→ Task description:
Going line by line through the material below, tally those that contain the word "حاملي" and give the count by itself.
[[ Exercise material, beginning ]]
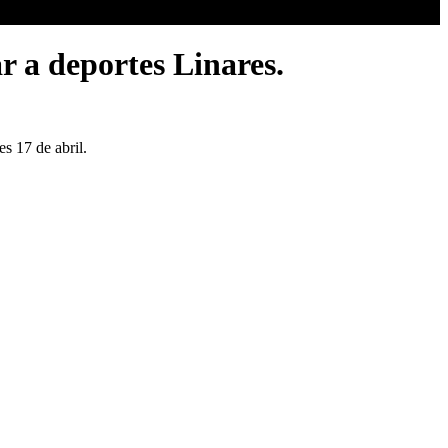
r a deportes Linares.
s 17 de abril.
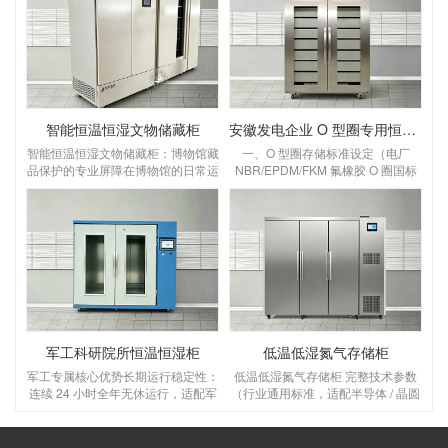
智能恒温恒湿文物储藏柜
安徽发电企业 O 型圈专用恒温恒湿储存柜
智能恒温恒湿文物储藏柜：博物馆藏
一、O 型圈存储标准设定（电厂
品保护的专业屏障在博物馆的日常运
NBR/EPDM/FKM 氟橡胶 O 圈国标
营中，文物的长期保存始终是核心课
要求）设定温湿度：温度 18～
题。温度波动、湿度失衡、灰尘侵蚀
22℃，湿度 45%～55% RH温度：
等环境因素，会对纸质、木质、纺织
优选 20℃，控温精度 ±1℃，区间 5
品、金属类文物造成不可逆的损害，
～25℃，＞30℃橡胶加速老化变
而智能恒温恒湿文物储藏柜，正是为
硬、永久变形；＜5℃低温脆裂失
解决这一难题而生的专业设备，为博
弹 湿度：45～55% RH，控湿 ±3%
物馆藏品构建起全天候、高精度的保
RH，湿＞65% 金属骨架 O 圈锈蚀、
护屏障。一、核心功能：为文物打造
橡胶吸水胀大；湿＜40% 密封圈干
“稳定生态舱”博物馆文物的保存，对
裂O 型圈存放管理规范（
环境参数有着严苛要求，这款储藏柜
军工科研院所恒温恒湿柜
低温低湿氮气存储柜
的核心价值，
军工专属核心优势长期运行稳定性：
低温低湿氮气存储柜 完整技术参数
连续 24 小时全年无休运行，适配军
（行业通用标准，适配半导体 / 晶圆
工库房无人值守；普通工业柜仅支持
/ 电子元器件 / 精密器件，解决低温
间歇使用；环境耐受更强：设备本身
湿度难＜30% RH 问题）一、核心温
可在 0~40℃、高盐雾沿海军工仓库
湿度 & 氮气指标（关键必看）温度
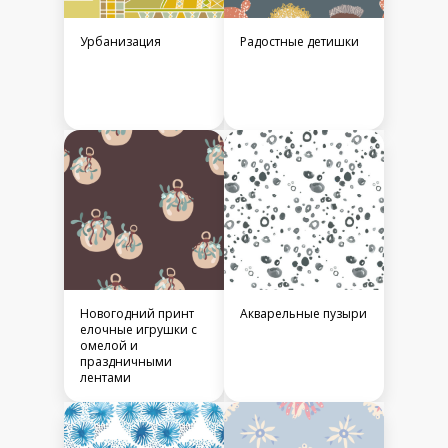
Урбанизация
Радостные детишки
Новогодний принт
Акварельные пузыри
елочные игрушки с
омелой и
праздничными
лентами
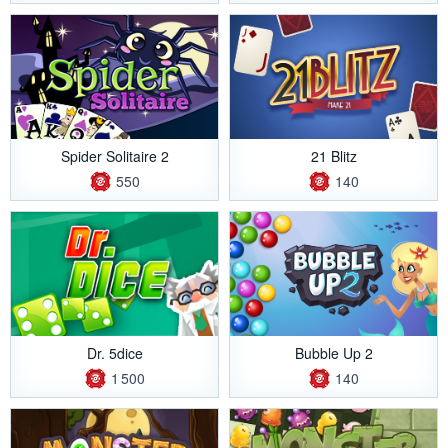
Spider Solitaire 2
21 Blitz
550
140
Dr. 5dice
Bubble Up 2
1 500
140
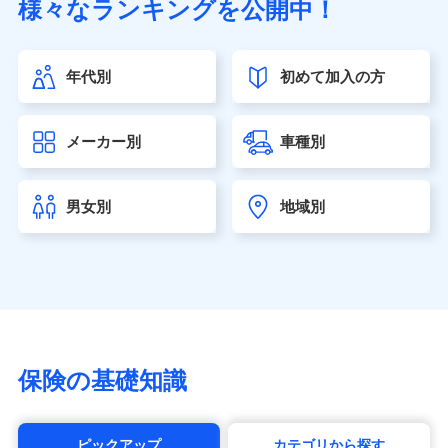
様々なランキングを公開中！
（https://www.sonylife.co.jp）
SOMPOひまわり生命保険株式会社
（https://www.himawari-life.co.jp/）
年代別
初めて加入の方
第一ネオ生命保険株式会社（https://neofirst.co.jp/）
大樹生命保険株式会社（https://www.taiju-life.co.jp）
太陽生命保険株式会社（https://www.taiyo-
メーカー別
車種別
seimei.co.jp）
チューリッヒ生命保険株式会社
（https://www.zurichlife.co.jp/）
男女別
地域別
東京海上日動あんしん生命保険株式会社
（https://www.tmn-anshin.co.jp/）
なないろ生命保険株式会社
（https://www.nanairolife.co.jp/）
日本生命保険相互会社（https://www.nissay.co.jp）
はなさく生命保険株式会社
（https://www.life8739.co.jp/）
マニュライフ生命保険株式会社
保険の基礎知識
（https://www.manulife.co.jp/）
三井住友海上あいおい生命保険株式会社
（https://www.msa-life.co.jp/）
ピックアップ
カテゴリから探す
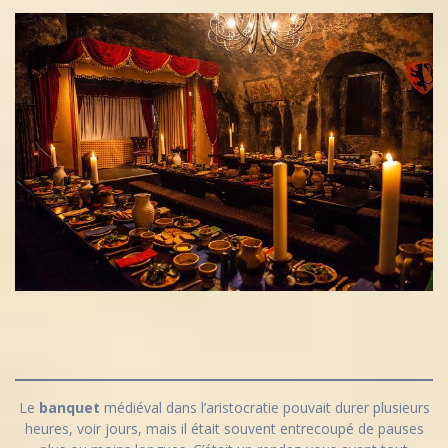
Le
banquet
médiéval dans l’aristocratie pouvait durer plusieurs
heures, voir jours, mais il était souvent entrecoupé de pauses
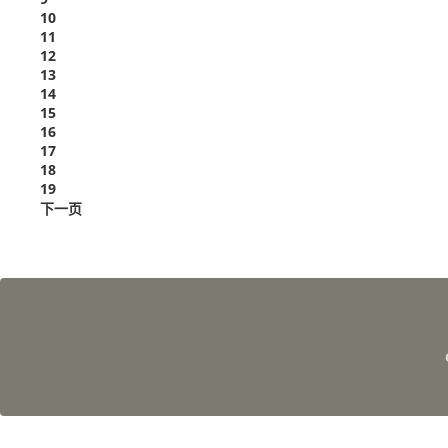
10
11
12
13
14
15
16
17
18
19
下一页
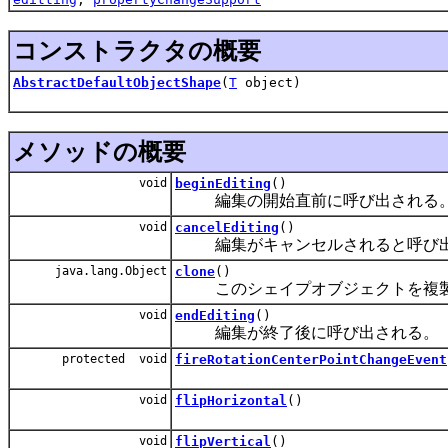
コンストラクタの概要
AbstractDefaultObjectShape
(
T
object)
メソッドの概要
void
beginEditing
()
編集の開始直前に呼び出される
void
cancelEditing
()
編集がキャンセルされると呼び出
java.lang.Object
clone
()
このシェイプオブジェクトを複製
void
endEditing
()
編集が終了後に呼び出される。
protected void
fireRotationCenterPointChangeEvent
void
flipHorizontal
()
void
flipVertical
()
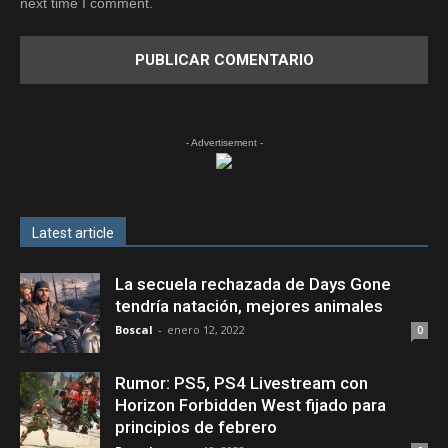
next time I comment.
- Advertisement -
Latest article
La secuela rechazada de Days Gone
tendría natación, mejores animales
Boscal
-
enero 12, 2022
0
Rumor: PS5, PS4 Livestream con
Horizon Forbidden West fijado para
principios de febrero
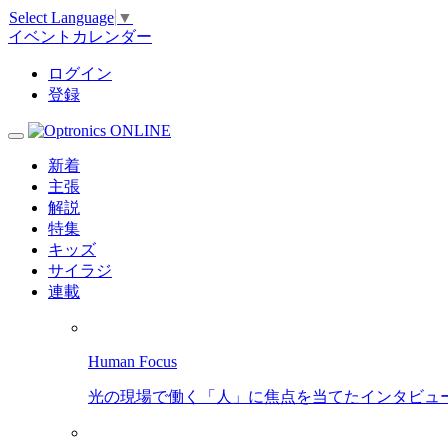
Select Language
▼
イベントカレンダー
ログイン
登録
新着
主張
解説
特集
キッズ
サイラジ
連載
Human Focus
光の現場で働く「人」に焦点を当てたインタビュ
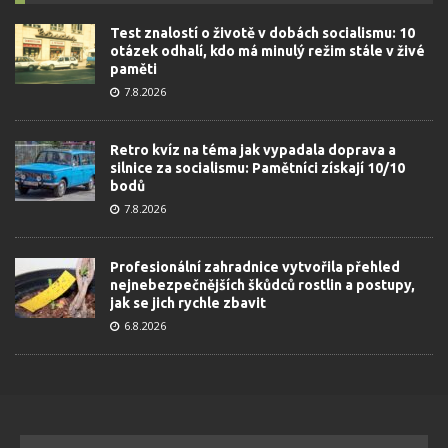
Test znalostí o životě v dobách socialismu: 10
otázek odhalí, kdo má minulý režim stále v živé
paměti
7.8.2026
Retro kvíz na téma jak vypadala doprava a
silnice za socialismu: Pamětníci získají 10/10
bodů
7.8.2026
Profesionální zahradnice vytvořila přehled
nejnebezpečnějších škůdců rostlin a postupy,
jak se jich rychle zbavit
6.8.2026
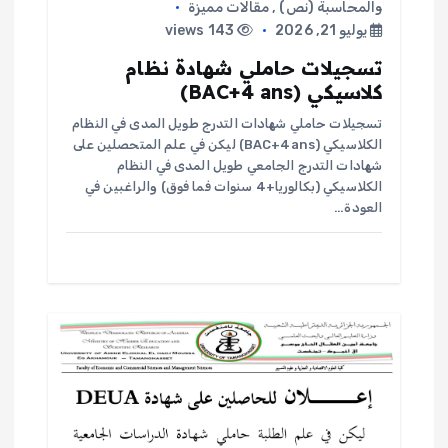
والمحاسبة (نص)
,
مقالات مميزة
يوليو 21, 2026
143 views
تسجيلات حاملي شهادة نظام
كلاسيكي (BAC+4 ans)
تسجيلات حاملي شهادات التدرج طويل المدى في النظام
الكلاسيكي (BAC+4ans) ليكن في علم المتحصلين على
شهادات التدرج الجامعي طويل المدى في النظام
الكلاسيكي (بكالوريا+4 سنوات فما فوق) والراغبين في
العودة…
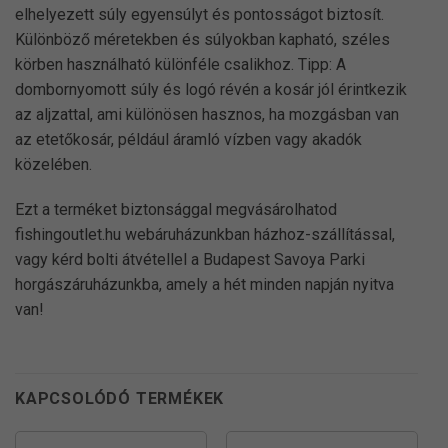
elhelyezett súly egyensúlyt és pontosságot biztosít.
Különböző méretekben és súlyokban kapható, széles
körben használható különféle csalikhoz. Tipp: A
dombornyomott súly és logó révén a kosár jól érintkezik
az aljzattal, ami különösen hasznos, ha mozgásban van
az etetőkosár, például áramló vízben vagy akadók
közelében.
Ezt a terméket biztonsággal megvásárolhatod
fishingoutlet.hu webáruházunkban házhoz-szállítással,
vagy kérd bolti átvétellel a Budapest Savoya Parki
horgászáruházunkba, amely a hét minden napján nyitva
van!
KAPCSOLÓDÓ TERMÉKEK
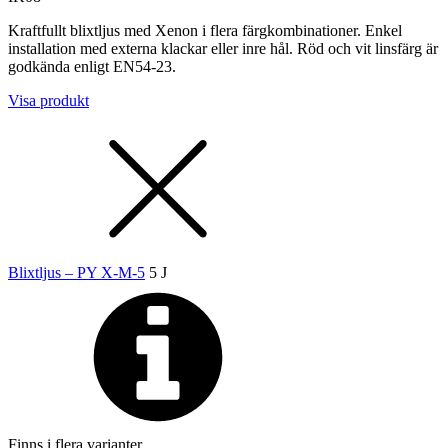
Kraftfullt blixtljus med Xenon i flera färgkombinationer. Enkel
installation med externa klackar eller inre hål. Röd och vit linsfärg är
godkända enligt EN54-23.
Visa produkt
Blixtljus – PY X-M-5
5 J
Finns i flera varianter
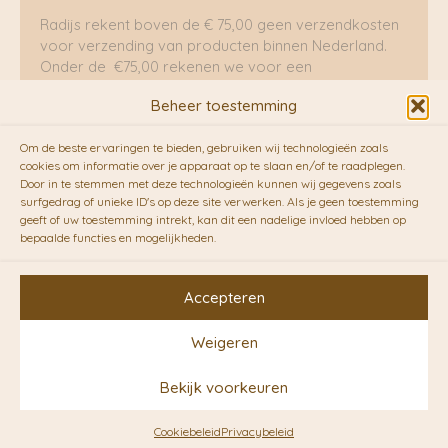
Radijs rekent boven de € 75,00 geen verzendkosten
voor verzending van producten binnen Nederland.
Onder de €75,00 rekenen we voor een
brievenbuspakje €5,70 en voor een pakket €8,95.
Beheer toestemming
Verzending per fietskoeriers
Om de beste ervaringen te bieden, gebruiken wij technologieën zoals
RADIJS werkt samen met de duurzame bezorgdienst
cookies om informatie over je apparaat op te slaan en/of te raadplegen.
Door in te stemmen met deze technologieën kunnen wij gegevens zoals
van
Fietskoeriers.nl
. Pakketten (mits voorradig) voor
surfgedrag of unieke ID's op deze site verwerken. Als je geen toestemming
10.00 uur besteld op een doordeweekse dag,
geeft of uw toestemming intrekt, kan dit een nadelige invloed hebben op
bezorgen zij soms nog op dezelfde dag in de
bepaalde functies en mogelijkheden.
avonduren! Brievenbuspakjes de volgende dag. En
waar mogelijk ook echt op de fiets!!
Accepteren
Weigeren
Copyright © 2026 RADIJS
Bekijk voorkeuren
Conceptstore | Designed by
Ontwerpunie
Cookiebeleid
Privacybeleid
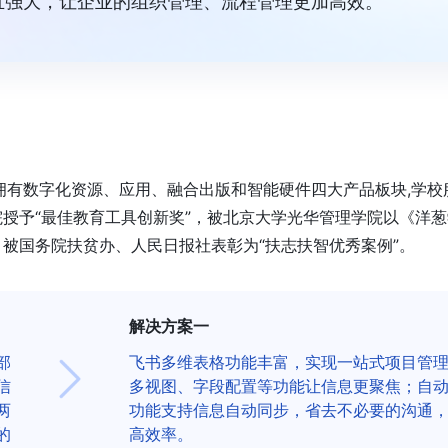
且强大，让企业的组织管理、流程管理更加高效。
拥有数字化资源、应用、融合出版和智能硬件四大产品板块,学校
授予“最佳教育工具创新奖”，被北京大学光华管理学院以《洋葱
被国务院扶贫办、人民日报社表彰为“扶志扶智优秀案例”。
解决方案一
部
飞书多维表格功能丰富，实现一站式项目管
信
多视图、字段配置等功能让信息更聚焦；自
两
功能支持信息自动同步，省去不必要的沟通
的
高效率。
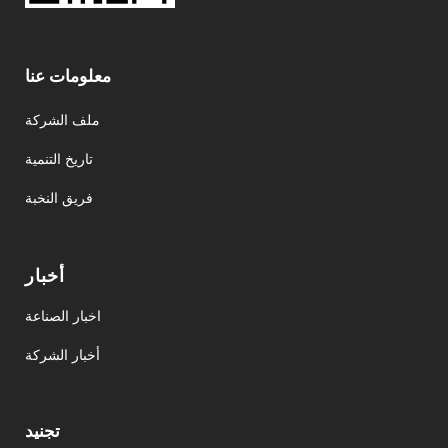
معلومات عنا
ملف الشركة
تاريخ التنمية
فريق النخبة
أخبار
اخبار الصناعة
أخبار الشركة
تجنيد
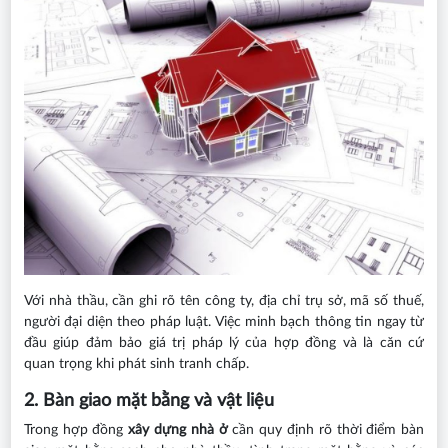
Với nhà thầu, cần ghi rõ tên công ty, địa chỉ trụ sở, mã số thuế,
người đại diện theo pháp luật. Việc minh bạch thông tin ngay từ
đầu giúp đảm bảo giá trị pháp lý của hợp đồng và là căn cứ
quan trọng khi phát sinh tranh chấp.
2. Bàn giao mặt bằng và vật liệu
Trong hợp đồng
xây dựng nhà ở
cần quy định rõ thời điểm bàn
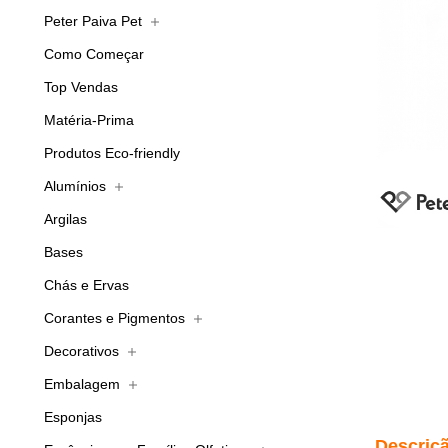
Peter Paiva Pet
Como Começar
Top Vendas
Matéria-Prima
Produtos Eco-friendly
Alumínios
Argilas
Bases
Chás e Ervas
Corantes e Pigmentos
Decorativos
Embalagem
Esponjas
Descriç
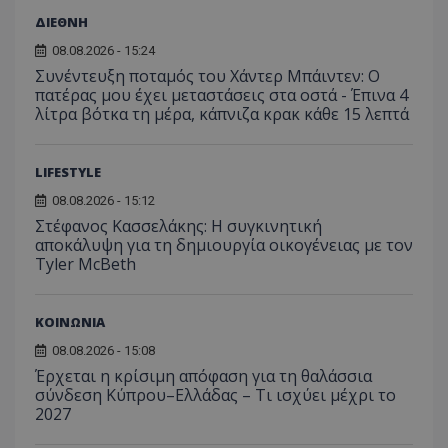
YSC
συνεδρία
Αυτό
Google LLC
παρακολούθη
μήνας
χρησιμ
έχει 
.youtube.com
της συμπερι
ΔΙΕΘΝΗ
από το
από 
του χρήστη γ
Analyti
για ν
ανάλυση των
διατήρ
08.08.2026 - 15:24
παρα
επιδόσεων.
κατάσ
προβ
Συνέντευξη ποταμός του Χάντερ Μπάιντεν: Ο
περιόδ
ενσω
πατέρας μου έχει μεταστάσεις στα οστά - Έπινα 4
σύνδεσ
βίντε
λίτρα βότκα τη μέρα, κάπνιζα κρακ κάθε 15 λεπτά
C
1 μήνας
Αυτό τ
Adform
guest_id
1 χρόνος 1
Αυτό
Twitter Inc.
χρησιμ
.adform.net
μήνας
ρυθμ
.twitter.com
για τον
το Tw
προσδι
αναγ
LIFESTYLE
συχνότ
να π
επισκέ
τον 
08.08.2026 - 15:12
τον τρ
του 
οποίο 
Στέφανος Κασσελάκης: Η συγκινητική
επισκέπ
αποκάλυψη για τη δηµιουργία οικογένειας με τον
πρόσβα
Tyler McBeth
ιστοσε
Συλλέγε
για τις
του χρ
ιστοσε
ΚΟΙΝΩΝΙΑ
ποιες σ
έχουν 
08.08.2026 - 15:08
Έρχεται η κρίσιμη απόφαση για τη θαλάσσια
_ga_J7RS52TMNC
.tothemaonline.com
1 χρόνος 1
Αυτό τ
μήνας
χρησιμ
σύνδεση Κύπρου–Ελλάδας – Τι ισχύει μέχρι το
από το
2027
Analyti
διατήρ
κατάσ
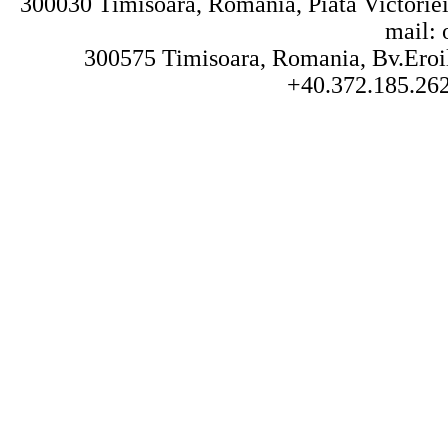
300030 Timisoara, Romania, Piata Victoriei 
mail: 
300575 Timisoara, Romania, Bv.Eroilo
+40.372.185.262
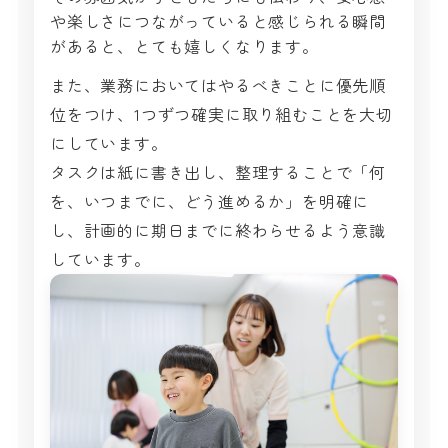
や楽しさにつながっていると感じられる瞬間
があると、とても嬉しくなります。
また、業務においてはやるべきことに優先順
位をつけ、1つずつ確実に取り組むことを大切
にしています。
タスクは紙に書き出し、整理することで「何
を、いつまでに、どう進めるか」を明確に
し、計画的に期日までに終わらせるよう意識
しています。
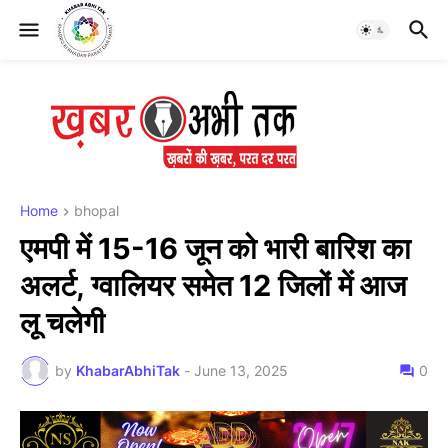
Home
bhopal
एमपी में 15-16 जून को भारी बारिश का
अलर्ट, ग्वालियर समेत 12 जिलों में आज
लू चलेगी
by
KhabarAbhiTak
-
June 13, 2025
0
[[ Exercise material, end ]]
→ Solution:
2